Awesome looking shirt!


----------



## granfire (Apr 1, 2011)

now, wait? did you photoshop that T on you? 
Or do you sit on the source?


----------



## billc (Apr 1, 2011)

Bill Mattocks, wouldn't it just be easier to send the 20 bucks to a relief agency, or an actual person in Japan and cut out the middle man.  Nice thought, and though it is the thought that counts, the 20 bucks could go directly to Japan.  Thanks Bill Mattocks.


----------



## Touch Of Death (Apr 1, 2011)

billcihak said:


> Bill Mattocks, wouldn't it just be easier to send the 20 bucks to a relief agency, or an actual person in Japan and cut out the middle man.  Nice thought, and though it is the thought that counts, the 20 bucks could go directly to Japan.  Thanks Bill Mattocks.


Then you wouldn't get the T-shirt.
Sean


----------



## granfire (Apr 1, 2011)

Touch Of Death said:


> Then you wouldn't get the T-shirt.
> Sean



And you wouldn't be reminding others about donating


----------



## scottie (Apr 2, 2011)

Bill I like the Mizugami on your gi. I'd like to see a better picture of it and hear why it was changed. I am not asking to question anyone. I have just never seen that one and it sparked my interest.


----------



## girlbug2 (Apr 2, 2011)

Nice Bill! Gotta get me one of those.


----------



## Carol (Apr 2, 2011)

granfire said:


> And you wouldn't be reminding others about donating



Or promoting the religion.


----------



## granfire (Apr 2, 2011)

Carol said:


> Or promoting the religion.



LOL, it's the army... they get to promote the message.


----------



## Bill Mattocks (Apr 2, 2011)

billcihak said:


> Bill Mattocks, wouldn't it just be easier to send the 20 bucks to a relief agency, or an actual person in Japan and cut out the middle man.  Nice thought, and though it is the thought that counts, the 20 bucks could go directly to Japan.  Thanks Bill Mattocks.



We did both.
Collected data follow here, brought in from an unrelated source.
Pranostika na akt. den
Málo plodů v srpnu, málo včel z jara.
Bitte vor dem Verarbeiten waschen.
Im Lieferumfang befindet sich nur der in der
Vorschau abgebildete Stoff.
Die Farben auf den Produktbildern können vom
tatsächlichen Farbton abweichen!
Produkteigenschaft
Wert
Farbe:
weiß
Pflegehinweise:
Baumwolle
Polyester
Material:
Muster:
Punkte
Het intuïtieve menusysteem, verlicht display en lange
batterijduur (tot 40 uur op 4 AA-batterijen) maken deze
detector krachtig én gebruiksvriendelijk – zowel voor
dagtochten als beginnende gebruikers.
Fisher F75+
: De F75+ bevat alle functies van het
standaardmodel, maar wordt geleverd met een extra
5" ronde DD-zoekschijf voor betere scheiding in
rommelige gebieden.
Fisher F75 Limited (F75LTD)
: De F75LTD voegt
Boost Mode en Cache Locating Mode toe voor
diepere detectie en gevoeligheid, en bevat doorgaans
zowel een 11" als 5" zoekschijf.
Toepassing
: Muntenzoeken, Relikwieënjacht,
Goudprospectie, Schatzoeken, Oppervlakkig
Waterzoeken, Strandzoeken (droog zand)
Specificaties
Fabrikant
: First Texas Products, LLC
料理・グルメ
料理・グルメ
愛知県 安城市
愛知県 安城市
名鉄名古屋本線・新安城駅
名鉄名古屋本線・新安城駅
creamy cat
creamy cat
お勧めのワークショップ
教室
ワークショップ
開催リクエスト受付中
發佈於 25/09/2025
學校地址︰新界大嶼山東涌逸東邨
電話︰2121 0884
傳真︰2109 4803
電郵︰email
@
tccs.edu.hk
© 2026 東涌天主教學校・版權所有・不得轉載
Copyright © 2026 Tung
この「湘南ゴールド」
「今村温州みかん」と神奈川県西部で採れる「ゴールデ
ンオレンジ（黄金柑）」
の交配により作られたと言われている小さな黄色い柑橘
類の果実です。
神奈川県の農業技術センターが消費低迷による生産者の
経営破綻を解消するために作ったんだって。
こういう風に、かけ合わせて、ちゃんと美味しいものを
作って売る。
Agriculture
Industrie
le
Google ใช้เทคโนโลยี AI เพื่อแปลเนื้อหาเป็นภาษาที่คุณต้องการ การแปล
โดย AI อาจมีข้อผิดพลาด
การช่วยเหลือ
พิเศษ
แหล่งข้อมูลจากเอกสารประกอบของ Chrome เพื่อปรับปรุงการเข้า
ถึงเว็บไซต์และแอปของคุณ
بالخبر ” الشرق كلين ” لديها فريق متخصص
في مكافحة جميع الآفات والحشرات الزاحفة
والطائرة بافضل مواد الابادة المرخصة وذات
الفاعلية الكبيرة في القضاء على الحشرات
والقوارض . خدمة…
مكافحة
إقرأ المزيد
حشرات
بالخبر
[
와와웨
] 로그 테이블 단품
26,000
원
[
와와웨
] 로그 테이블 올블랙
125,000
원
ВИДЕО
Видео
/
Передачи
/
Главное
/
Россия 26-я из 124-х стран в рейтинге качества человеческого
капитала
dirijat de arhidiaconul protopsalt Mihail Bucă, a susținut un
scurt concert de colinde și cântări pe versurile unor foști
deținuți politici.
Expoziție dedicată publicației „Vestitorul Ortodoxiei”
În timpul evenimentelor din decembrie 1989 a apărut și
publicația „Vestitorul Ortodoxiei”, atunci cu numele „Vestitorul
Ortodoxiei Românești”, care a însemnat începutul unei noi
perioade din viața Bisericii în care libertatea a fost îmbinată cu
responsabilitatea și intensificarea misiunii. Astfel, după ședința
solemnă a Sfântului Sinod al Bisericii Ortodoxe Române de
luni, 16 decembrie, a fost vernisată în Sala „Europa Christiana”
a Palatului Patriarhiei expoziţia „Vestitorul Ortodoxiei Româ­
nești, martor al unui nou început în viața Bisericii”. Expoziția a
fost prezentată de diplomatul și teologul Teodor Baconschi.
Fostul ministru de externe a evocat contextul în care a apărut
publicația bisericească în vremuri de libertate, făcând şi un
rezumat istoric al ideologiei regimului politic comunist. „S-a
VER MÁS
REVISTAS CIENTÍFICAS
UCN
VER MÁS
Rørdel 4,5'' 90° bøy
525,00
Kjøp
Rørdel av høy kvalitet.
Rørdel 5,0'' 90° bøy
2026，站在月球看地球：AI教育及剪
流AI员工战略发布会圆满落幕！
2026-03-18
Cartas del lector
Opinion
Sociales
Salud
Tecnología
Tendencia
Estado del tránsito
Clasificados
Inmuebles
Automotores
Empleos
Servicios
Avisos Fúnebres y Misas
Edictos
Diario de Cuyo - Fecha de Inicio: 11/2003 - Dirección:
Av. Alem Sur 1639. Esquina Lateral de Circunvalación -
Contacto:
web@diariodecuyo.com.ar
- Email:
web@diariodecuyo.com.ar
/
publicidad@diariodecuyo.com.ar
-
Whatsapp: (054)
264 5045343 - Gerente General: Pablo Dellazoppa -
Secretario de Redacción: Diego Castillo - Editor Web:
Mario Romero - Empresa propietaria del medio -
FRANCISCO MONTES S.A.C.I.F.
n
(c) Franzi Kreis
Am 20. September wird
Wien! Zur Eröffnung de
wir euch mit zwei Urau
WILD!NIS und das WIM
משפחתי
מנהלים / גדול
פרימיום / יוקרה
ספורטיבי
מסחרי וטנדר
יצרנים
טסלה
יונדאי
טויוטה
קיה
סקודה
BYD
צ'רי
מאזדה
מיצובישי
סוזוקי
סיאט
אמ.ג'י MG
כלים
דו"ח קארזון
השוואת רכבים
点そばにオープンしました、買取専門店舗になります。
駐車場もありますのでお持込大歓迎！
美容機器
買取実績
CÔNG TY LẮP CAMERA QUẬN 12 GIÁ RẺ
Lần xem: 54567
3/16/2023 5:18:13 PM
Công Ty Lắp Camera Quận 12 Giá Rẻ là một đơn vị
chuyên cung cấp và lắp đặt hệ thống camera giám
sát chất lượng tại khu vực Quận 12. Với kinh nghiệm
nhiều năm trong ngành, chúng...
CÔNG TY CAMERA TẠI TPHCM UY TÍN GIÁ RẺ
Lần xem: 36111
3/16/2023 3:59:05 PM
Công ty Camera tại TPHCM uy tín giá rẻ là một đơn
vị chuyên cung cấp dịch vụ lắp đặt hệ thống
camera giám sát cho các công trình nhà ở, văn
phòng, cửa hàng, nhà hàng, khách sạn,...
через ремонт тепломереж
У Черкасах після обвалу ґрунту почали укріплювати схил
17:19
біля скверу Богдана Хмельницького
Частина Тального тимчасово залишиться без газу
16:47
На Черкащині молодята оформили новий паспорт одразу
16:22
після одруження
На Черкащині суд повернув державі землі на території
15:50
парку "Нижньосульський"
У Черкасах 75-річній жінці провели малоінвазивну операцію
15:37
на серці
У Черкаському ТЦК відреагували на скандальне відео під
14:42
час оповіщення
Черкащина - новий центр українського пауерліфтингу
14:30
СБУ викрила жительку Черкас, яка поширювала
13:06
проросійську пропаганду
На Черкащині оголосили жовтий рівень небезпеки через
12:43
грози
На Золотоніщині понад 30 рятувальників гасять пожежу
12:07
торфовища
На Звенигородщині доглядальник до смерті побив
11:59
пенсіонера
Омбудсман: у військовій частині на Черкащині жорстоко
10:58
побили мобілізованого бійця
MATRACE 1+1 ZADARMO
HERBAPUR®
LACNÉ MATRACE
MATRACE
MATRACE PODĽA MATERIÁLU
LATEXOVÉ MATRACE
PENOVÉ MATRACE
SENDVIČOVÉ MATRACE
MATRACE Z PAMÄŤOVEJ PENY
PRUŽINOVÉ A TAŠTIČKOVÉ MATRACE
I just didn't take a photo of the check.


----------



## Bill Mattocks (Apr 2, 2011)

scottie said:


> Bill I like the Mizugami on your gi. I'd like to see a better picture of it and hear why it was changed. I am not asking to question anyone. I have just never seen that one and it sparked my interest.



I was asked the same question today at the seminar I attended. I am told the fourth star is for Shimabuku Soke and I believe it may have been placed there by the UIKA, which my dojo is affiliated with.

Ultimately I am afraid I don't know, it's the patch I bought at my dojo. Most of the veteran students and instructors have the older style patch with three stars.


----------



## yorkshirelad (Apr 3, 2011)

Bill Mattocks said:


> Just an FYI...you can help out Japan by buying one of these t-shirts:
> 
> 
> 
> ...


 
I used to love wearing my gi in the house, but my Mum starting objecting when I got into middle school. She got me some cool He-Man pjs instead.


----------



## scottie (Apr 3, 2011)

Bill Mattocks said:


> I was asked the same question today at the seminar I attended. I am told the fourth star is for Shimabuku Soke and I believe it may have been placed there by the UIKA, which my dojo is affiliated with.
> 
> Ultimately I am afraid I don't know, it's the patch I bought at my dojo. Most of the veteran students and instructors have the older style patch with three stars.




It was added in 2002 by Master Mitchum to represent Master Shimabuku. you ware correct. I like it. I want one. thanks.
Scottie.


----------